Force est de constater que M. X s’attache essentiellement, au-delà d’une description formelle du graphisme des scènes – les scènes 3 et 9 n’étant toutefois pas même décrites – à démontrer que les éléments de ces dessins ne se retrouvent pas antérieurement dans l’univers graphique accompagnant l’oeuvre du groupe (pages 20 à 30 de ses écritures), mais sans expliciter l’originalité de son projet en exposant les choix créatifs effectués qui révéleraient l’empreinte de sa personnalité, alors que, par ailleurs, il admet que son projet ‘s’inspire de l’univers de KORN’, qu’il a été présenté à M. Y comme ‘une extension du groupe’, que ‘l’ambiance du projet correspond effectivement et évidemment à l’ambiance des pochettes antérieures du groupe KORN’ et que l’histoire originale ‘propose un assemblage d’idées’ (page 15 de ses conclusions).

Dans ces conditions, la cour partage l’analyse du tribunal qui a retenu qu’il appartenait à M. X d’indiquer en quoi le choix de proposer des scènes ayant chacune vocation à être accompagnée musicalement par un titre du groupe KORN et illustrée par un dessin serait arbitraire, et non la simple reprise, par la description d’une histoire sombre, violente et tragique, d’une association appartenant au fonds commun du rock métal en général et à l’univers thématique du groupe KORN en particulier.

Le jugement sera en conséquence confirmé en ce qu’il a déclaré M. X irrecevable en ses demandes formées au titre des droits d’auteur sur le synopsis de « KORN-L’exposition », et des droits patrimoniaux sur les dessins accompagnant ce synopsis, sauf à rappeler que l’originalité d’une oeuvre est une condition de fond et non pas de recevabilité de l’action en contrefaçon de droits d’auteur, le défaut d’originalité devant donc conduire au débouté de M. X et non à son irrecevabilité.

En outre, la cour adopte les motifs exacts et pertinents par lesquels le tribunal a dit, à titre superfétatoire, que M. X ne démontrait pas que la pochette de l’album ‘The serenity of suffering’ dessinée par M. H I constituerait une contrefaçon de ‘KORN- L’exposition’.

Sur les demandes pour résistance abusive

Sur les demandes des sociétés WMF et WEA

Les intimées demandent l’infirmation du jugement qui a rejeté leurs demandes reconventionnelles pour procédure abusive, soutenant que M. X a agit en justice en sachant parfaitement s’être approprié des créations appartenant au groupe KORN et que sa mauvaise foi est établie.

Cependant, l’accès au juge étant un droit fondamental et un principe général garantissant le respect du droit, ce n’est que dans des circonstances tout à fait exceptionnelles que le fait d’agir en justice ou d’exercer une voie de recours légalement ouverte est susceptible de constituer un abus.
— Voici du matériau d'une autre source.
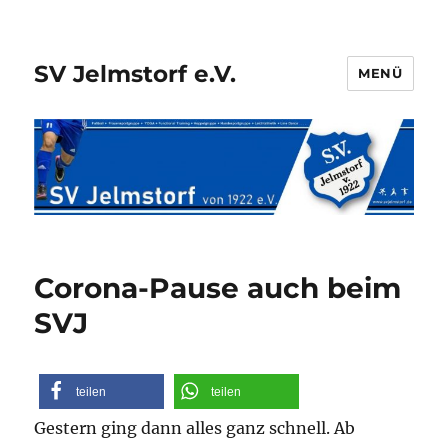
SV Jelmstorf e.V.
MENÜ
Corona-Pause auch beim
SVJ
teilen
teilen
Gestern ging dann alles ganz schnell. Ab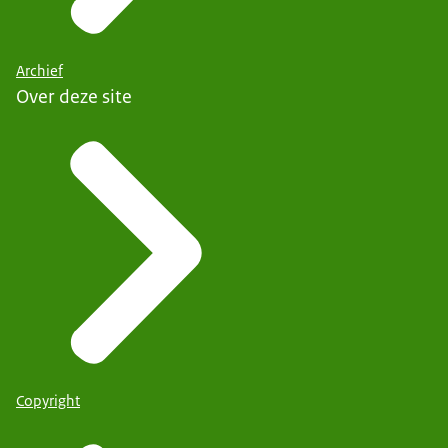
Archief
Over deze site
Copyright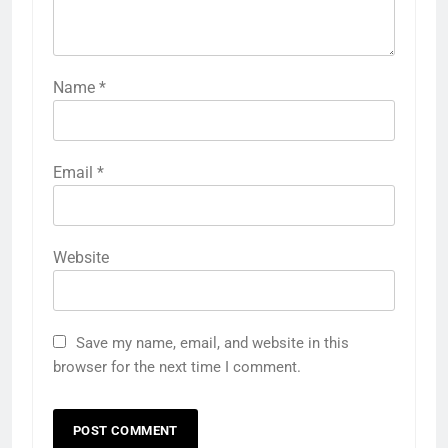
Name
*
Email
*
Website
Save my name, email, and website in this
browser for the next time I comment.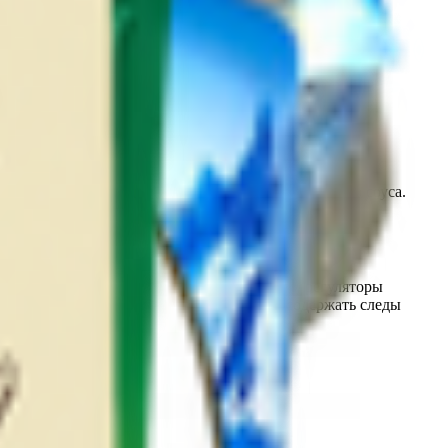
торый изготавливается из мяса криля и сливочного соуса.
 сухое обезжиренное молоко, ароматизаторы, регуляторы
армины, экстракт паприки. Продукт может содержать следы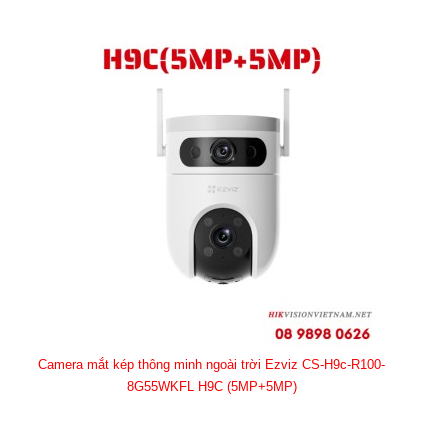
Camera mắt kép thông minh ngoài trời Ezviz CS-H9c-R100-
8G55WKFL H9C (5MP+5MP)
Les sociétés WMF et WEA ne démontrent pas la faute commise par M. X qui aurait fait dégénérer en abus son droit d’agir en justice, l’intéressé ayant pu légitimement se méprendre sur l’étendue de ses droits. Elles ne démontrent pas en outre l’existence d’un préjudice distinct de celui causé par la nécessité de se défendre en justice qui sera réparé par l’allocation d’une indemnité sur le fondement de l’article 700 du code de procédure civile.
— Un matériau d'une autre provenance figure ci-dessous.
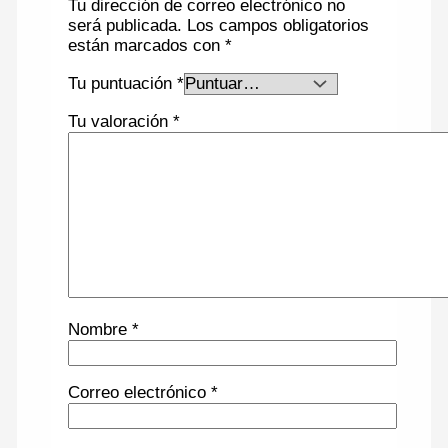
Tu dirección de correo electrónico no
será publicada.
Los campos obligatorios
están marcados con
*
Tu puntuación
*
Tu valoración
*
Nombre
*
Correo electrónico
*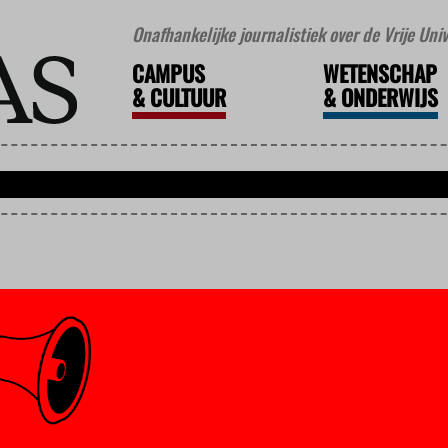
Onafhankelijke journalistiek over de Vrije Un
CAMPUS
WETENSCHAP
&
CULTUUR
&
ONDERWIJS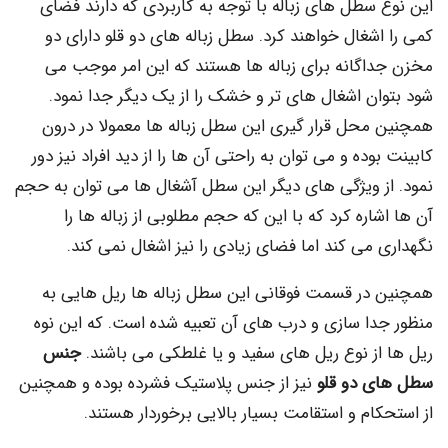
سطل های زباله با توجه به کاربردی که دارند فضای
شغال خواهند کرد. سطل زباله های دو قلو دارای دو
اگانه برای زباله ها هستند که این امر موجب می
ان اشغال های تر و خشک را از یک دیگر جدا نمود.
محل قرار گیری این سطل زباله ها معمولا در درون
وده و می توان به راحتی آن ها را از دید افراد نیز دور
ز ویژگی های دیگر این سطل آشغال ها می توان به حجم
اره کرد که با این که حجم مطلوبی از زباله ها را
می کند اما فضای زیادی را نیز اشغال نمی کند.
در قسمت فوقانی این سطل زباله ها ریل هایی به
دا سازی و درب های آن تعبیه شده است. که این نوه
از نوع ریل های سفید و یا غلطکی می باشند.
جنس
 دو قلو
نیز از جنس پلاستیک فشرده بوده و همچنین
ام و استقامت بسیار بالایی برخوردار هستند.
Le jugement sera donc confirmé en ce qu’il a rejeté leurs demandes pour procédure abusive.

Sur la demande de M. X en appel

Le sens du présent arrêt conduit nécessairement à débouter M. X de sa demande fondée sur la résistance abusive des sociétés WMF et WEA, sans qu’il y ait lieu de statuer sur la recevabilité de cette demande en appel, contestée par les intimées sur le fondement de l’article 564 du code de procédure civile.

Sur les dépens et les frais irrépétibles

M. X, qui succombe, sera condamné aux dépens d’appel et gardera à sa charge les frais non compris dans les dépens qu’il a exposés à l’occasion de la présente instance, les dispositions prises sur les dépens et frais irrépétibles de première instance étant confirmées.
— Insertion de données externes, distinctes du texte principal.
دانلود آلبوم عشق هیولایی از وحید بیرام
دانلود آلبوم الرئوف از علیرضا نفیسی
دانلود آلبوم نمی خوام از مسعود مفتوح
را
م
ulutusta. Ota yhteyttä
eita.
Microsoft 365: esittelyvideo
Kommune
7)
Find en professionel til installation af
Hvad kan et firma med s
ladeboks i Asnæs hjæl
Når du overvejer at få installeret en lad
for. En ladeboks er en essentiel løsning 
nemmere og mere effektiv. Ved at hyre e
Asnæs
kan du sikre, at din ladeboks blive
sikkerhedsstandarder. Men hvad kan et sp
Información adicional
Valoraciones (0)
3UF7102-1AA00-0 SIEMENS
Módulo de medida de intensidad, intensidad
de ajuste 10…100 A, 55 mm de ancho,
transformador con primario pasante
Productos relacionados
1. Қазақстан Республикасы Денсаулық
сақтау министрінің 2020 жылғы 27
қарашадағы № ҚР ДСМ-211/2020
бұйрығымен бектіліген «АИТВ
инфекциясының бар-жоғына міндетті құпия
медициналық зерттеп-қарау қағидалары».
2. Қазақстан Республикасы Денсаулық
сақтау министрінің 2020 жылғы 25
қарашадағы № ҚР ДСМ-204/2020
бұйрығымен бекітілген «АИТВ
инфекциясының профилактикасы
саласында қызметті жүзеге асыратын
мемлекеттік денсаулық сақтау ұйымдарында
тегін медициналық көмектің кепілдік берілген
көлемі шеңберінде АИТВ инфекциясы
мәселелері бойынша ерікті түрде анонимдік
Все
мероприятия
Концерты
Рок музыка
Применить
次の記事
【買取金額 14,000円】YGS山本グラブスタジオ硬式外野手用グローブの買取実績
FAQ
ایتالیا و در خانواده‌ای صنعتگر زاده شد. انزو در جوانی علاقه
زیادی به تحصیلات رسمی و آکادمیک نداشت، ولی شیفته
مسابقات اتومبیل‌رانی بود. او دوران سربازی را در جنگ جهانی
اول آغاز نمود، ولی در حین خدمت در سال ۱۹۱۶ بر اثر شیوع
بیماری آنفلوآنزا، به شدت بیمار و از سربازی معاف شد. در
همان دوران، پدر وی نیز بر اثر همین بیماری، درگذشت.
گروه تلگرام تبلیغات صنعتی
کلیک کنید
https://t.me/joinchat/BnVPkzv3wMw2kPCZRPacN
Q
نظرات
Les sommes qui doivent être mises à la charge de M. X au titre des frais non compris dans les dépens exposés par les sociétés WMF et WEA peuvent être équitablement fixées à 2 000 ‘ pour chacune des intimées.

PAR CES MOTIFS,

LA COUR,

Confirme le jugement en toutes ses dispositions, sauf à préciser que le défaut d’originalité d’une oeuvre revendiquée est une condition de fond et non pas de recevabilité de l’action en contrefaçon de droits d’auteur,

Y ajoutant,

Déboute M. X de sa demande indemnitaire fondée sur la résistance abusive des sociétés WMF et WEA,

Condamne M. X aux dépens d’appel, dont distraction au profit de Me LATRILLE, avocat, conformément à l’article 699 du code de procédure civile, et au paiement à chacune des sociétés WMF et WEA de la somme de 2 000 ‘, en application de l’article 700 du même code.